When using shared classes there were still a few instances of <Loaded… . I could not find out why some classes were read from disk , and the rest were read from the shared classes cache.

If we could fix these, then the startup would be even faster!

After some investigation I can explain some of the strange behaviour.

When a jar is first used there is a <Loaded… for the class that requested the jar.
A class like <Loaded sun/reflect/GeneratedMethodAccessor1 with a number at the end gets a <Loader… entry.
Some other classes in a jar file get loaded using <Loader… though they do not look any different to classes which are loaded from the shared cache!

All in all, very strange.

Where do you harden the cache to?

By default the cache is saved to /tmp. As /tmp is often cleared at IPL, this means the cache will not exist across IPLs. You may wish to save it in an instance specific location such as /var/myprogram.

What happens if I change my Java program?

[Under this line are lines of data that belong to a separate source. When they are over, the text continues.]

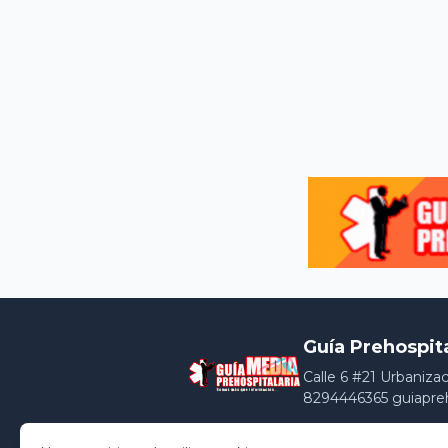
Guía Prehospit
Calle 6 #21 Urbaniza
8294446365 guiapre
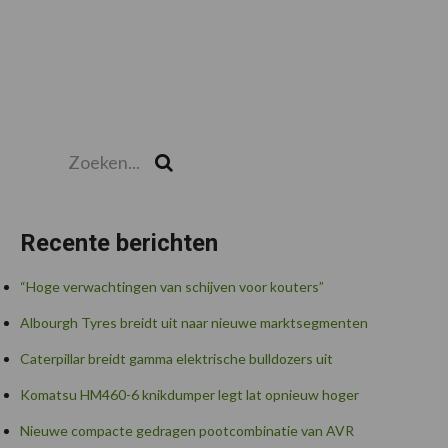
Zoeken...
Zoek
Recente berichten
“Hoge verwachtingen van schijven voor kouters”
Albourgh Tyres breidt uit naar nieuwe marktsegmenten
Caterpillar breidt gamma elektrische bulldozers uit
Komatsu HM460-6 knikdumper legt lat opnieuw hoger
Nieuwe compacte gedragen pootcombinatie van AVR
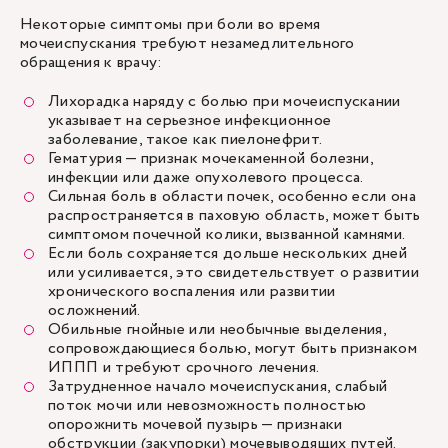
Некоторые симптомы при боли во время
мочеиспускания требуют незамедлительного
обращения к врачу:
Лихорадка наряду с болью при мочеиспускании
указывает на серьезное инфекционное
заболевание, такое как пиелонефрит.
Гематурия — признак мочекаменной болезни,
инфекции или даже опухолевого процесса.
Сильная боль в области почек, особенно если она
распространяется в паховую область, может быть
симптомом почечной колики, вызванной камнями.
Если боль сохраняется дольше нескольких дней
или усиливается, это свидетельствует о развитии
хронического воспаления или развитии
осложнений.
Обильные гнойные или необычные выделения,
сопровождающиеся болью, могут быть признаком
ИППП и требуют срочного лечения.
Затрудненное начало мочеиспускания, слабый
поток мочи или невозможность полностью
опорожнить мочевой пузырь — признаки
обструкции (закупорки) мочевыводящих путей.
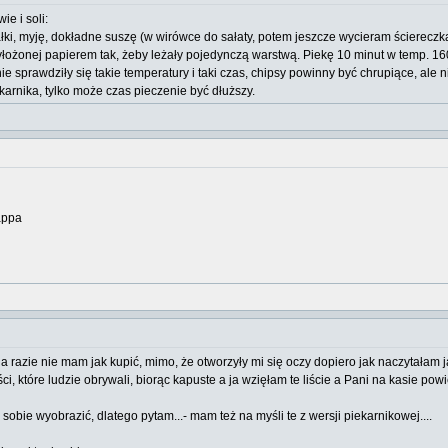
e i soli:
ałki, myję, dokładne suszę (w wirówce do sałaty, potem jeszcze wycieram ścierecz
wyłożonej papierem tak, żeby leżały pojedynczą warstwą. Piekę 10 minut w temp. 16
prawdziły się takie temperatury i taki czas, chipsy powinny być chrupiące, ale ni
arnika, tylko może czas pieczenie być dłuższy.
appa
 na razie nie mam jak kupić, mimo, że otworzyły mi się oczy dopiero jak naczytał
ci, które ludzie obrywali, biorąc kapuste a ja wzięłam te liście a Pani na kasie powie
sobie wyobrazić, dlatego pytam...- mam też na myśli te z wersji piekarnikowej....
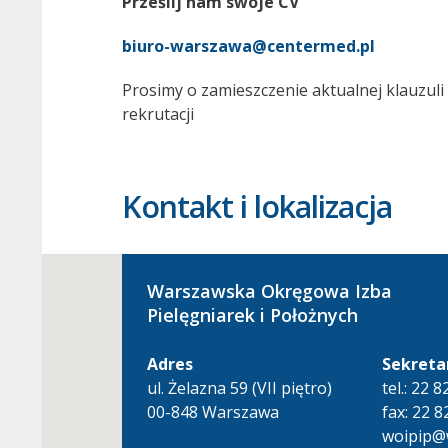
Prześlij nam swoje CV
biuro-warszawa@centermed.pl
Prosimy o zamieszczenie aktualnej klauzuli
rekrutacji
Kontakt i lokalizacja
Warszawska Okręgowa Izba
Pielęgniarek i Położnych
Adres
Sekreta
ul. Żelazna 59 (VII piętro)
tel.: 22 
00-848 Warszawa
fax: 22 8
woipip@w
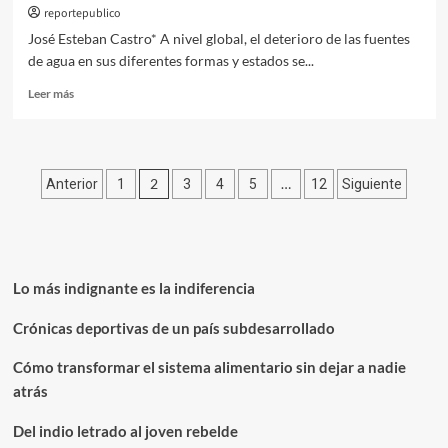
reportepublico
José Esteban Castro* A nivel global, el deterioro de las fuentes
de agua en sus diferentes formas y estados se...
Leer
Leer más
más
sobre
Desafíos
que
Paginación
2
…
Anterior
1
3
4
5
12
Siguiente
enfrentan
los
de
procesos
entradas
de
democratización
de
Lo más indignante es la indiferencia
la
ley
Crónicas deportivas de un país subdesarrollado
y
la
Cómo transformar el sistema alimentario sin dejar a nadie
gestión
atrás
del
agua
Del indio letrado al joven rebelde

I had a small test program which I recompiled, and created the jar file. The Java source was

public class hw   { 
  public static void main(String[] args) throws Exception { 
    System.out.println("This will be printed"); 
    System.out.println("HELLo" )  ; 
    CPUtil.print(); // this prints Util.line 10 
    hw2.print(); 
  } 
}

When I reran the program the output contained

JVMSHRC169I Change detected in /u/adcd/hw.jar... 
  ...marked 3 cached classes stale 
class load: sun/launcher/LauncherHelper$FXHelper from: .../lib/rt.jar 
<Loaded CPUtil> 
<  Class size 427; ROM size 416; debug size 0> 
<  Read time 4 usec; Load time 108 usec; Translate time 595 usec> 
class load: CPUtil from: file:/u/adcd/hw.jar 
Output from CPUtil.line 10 
<Loaded hw2> 
<  Class size 386; ROM size 368; debug size 0> 
<  Read time 3 usec; Load time 107 usec; Translate time 635 usec> 
class load: hw2 from: file:/u/adcd/hw.jar

Where you can see output from my program is intermixed with the loader activity.

What happens internally

From the previous topic, it seems that Java has to read the files on disk for example to spot that a class has changed. This may just be a matter of reading the time stamp of the file on disk,or it may go into the file itself.

Should I use .class files or package the .class files into a .jar files?

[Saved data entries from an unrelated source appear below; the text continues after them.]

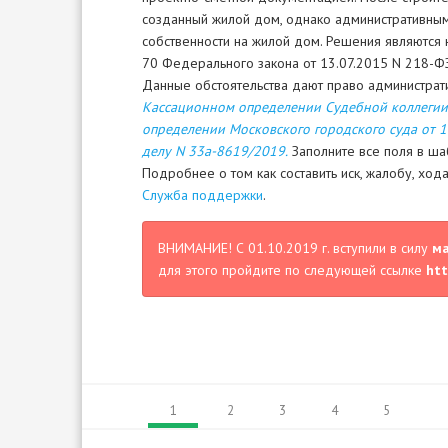
созданный жилой дом, однако административным 
собственности на жилой дом. Решения являются нез
70 Федерального закона от 13.07.2015 N 218-ФЗ
Данные обстоятельства дают право администрат
Кассационном определении Судебной коллегии 
определении Московского городского суда от 1
делу N 33а-8619/2019.
Заполните все поля в ша
Подробнее о том как составить иск, жалобу, хо
Служба поддержки
.
ВНИМАНИЕ! С 01.10.2019 г. вступили в силу
м
для этого пройдите по следующей ссылке
htt
1
2
3
4
5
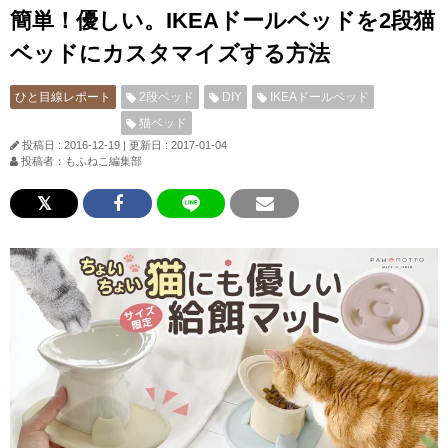
簡単！優しい。IKEAドールベッドを2段猫
ベッドにカスタマイズする方法
ひと目線レポート
2段ベッド
DIY
IKEAドールベッド
猫ベッド
投稿日 : 2016-12-19
|
更新日 : 2017-01-04
投稿者：もふねこ編集部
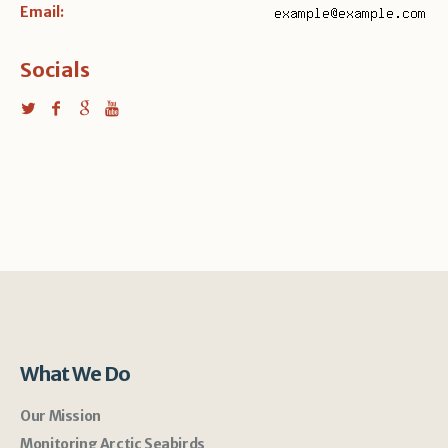
Email:
Socials
What We Do
Our Mission
Monitoring Arctic Seabirds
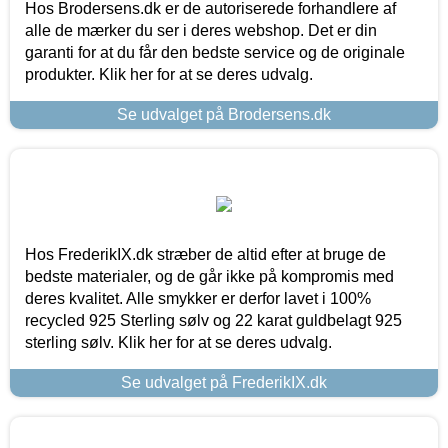
Hos Brodersens.dk er de autoriserede forhandlere af
alle de mærker du ser i deres webshop. Det er din
garanti for at du får den bedste service og de originale
produkter. Klik her for at se deres udvalg.
Se udvalget på Brodersens.dk
Hos FrederikIX.dk stræber de altid efter at bruge de
bedste materialer, og de går ikke på kompromis med
deres kvalitet. Alle smykker er derfor lavet i 100%
recycled 925 Sterling sølv og 22 karat guldbelagt 925
sterling sølv. Klik her for at se deres udvalg.
Se udvalget på FrederikIX.dk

This will be a hand waving type answer. Generally the answer is use a .jar file.

Use one .jar file	Use multiple .class files
One directory access and one security access check should reduce the CPU usage.	Multiple directory access and multiple security checks are required.
Reading one large file may be faster than reading many smaller files. An I/O has “set-up I/O”, “transfer data”, “shutdown I/O” there is one set-up and one shutdown.	Each file I/O has set-up and shutdown time as well as the transfer time and is generally slower than processing bigger files. (Think about large block sizes for data sets).
The .jar files are compressed so there is less data to transfer. The decompression of the jar file takes CPU.	Files do not need to be decompressed
For integrity reasons you can have your .jar file cryptographically signed.	You cannot sign .class files.

Should I use of BPXBATCH or BPXBATSL?

In the Tomcat script for starting the web server it issued

exec "/usr/lpp/java/J8.8_64/J8.0_64/bin/java" ...  &

The & makes it run in the background. As I was running this as a started task, this seemed unnecessary and removed the &.

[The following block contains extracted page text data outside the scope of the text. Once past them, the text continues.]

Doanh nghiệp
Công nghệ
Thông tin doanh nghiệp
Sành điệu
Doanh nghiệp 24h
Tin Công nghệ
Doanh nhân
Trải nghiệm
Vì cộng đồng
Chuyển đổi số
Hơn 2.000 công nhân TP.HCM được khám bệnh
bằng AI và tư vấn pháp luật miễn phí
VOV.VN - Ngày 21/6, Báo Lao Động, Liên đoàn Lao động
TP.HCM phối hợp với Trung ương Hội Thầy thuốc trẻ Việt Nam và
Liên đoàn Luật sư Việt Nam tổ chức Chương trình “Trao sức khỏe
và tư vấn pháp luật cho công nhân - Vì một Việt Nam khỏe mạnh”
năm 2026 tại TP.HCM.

I also used EXEC PGM=BPXBATSL instead of EXEC PGM=BPXBATCH

The combination of both reduced the start time significantly!

I had to specify environment variable _BPX_SPAWN_SCRIPT=YES to be able to run the script. Without it I got

BPXM047I BPXBATCH FAILED BECAUSE SPAWN (BPX1SPN) OF … FAILED WITH RETURN CODE 00000082 REASON CODE 0B1B0C27

Problems I experienced while setting this up.

Group access

When restoring from a snapshot I used

java -Xshareclasses:cacheDir=/tmp,name=rseapi’,restoreFromSnapshot’, cacheDirPerm=0777,groupAccess’

Which worked.

When I omitted the group Access I had the following messages in stderr of my Java program.

JVMSHRC020E An error has occurred while opening semaphore 
JVMSHRC336E Port layer error code = -197358 
JVMSHRC337E Platform error message: semget : EDC5111I Permission denied. 
JVMSHRC028E Permission Denied 
JVMSHRC670I Error recovery: attempting to use shared cache in readonly mode if the shared memory region exists, in response to "-Xshareclasses:nonfatal" option.                                                                                                                      
JVMSHRC659E An error has occurred while opening shared memory 
JVMSHRC336E Port layer error code = -393966 
JVMSHRC337E Platform error message: shmget : EDC5111I Permission denied. 
JVMSHRC028E Permission Denied 
JVMSHRC627I Recreation of shared memory control file is not allowed when running in read-only mode. 
JVMSHRC840E Failed to start up the shared cache. 
JVMSHRC686I Failed to startup shared class cache. Continue without using it as -Xshareclasses:nonfatal is specified c

The OMVS command ipcs -m gave

>ipcs -m
IPC status as of Mon Aug 21 17:33:54 2023
Shared Memory:
T ID KEY MODE OWNER GROUP
m 8196 0x6100c70e --rw-rw---- OMVSKERN SYS1
m 8197 0x6100c30e --rw------- OMVSKERN STCGROUP

When the correct group access was specified the ipcs -m command gave

>ipcs -m
IPC status as of Mon Aug 21 17:38:40 2023                         
Shared Memory:                                                    
T         ID     KEY        MODE       OWNER    GROUP             
m       8196 0x6100c70e --rw-rw---- OMVSKERN     SYS1             
m      73733 0x6100c30e --rw-rw---- OMVSKERN STCGROUP

and the group mode has values -rw.

Wrong owner

I submitted a job to run Java which created the shared cache. I then tried running the same program using a started task with a different userid.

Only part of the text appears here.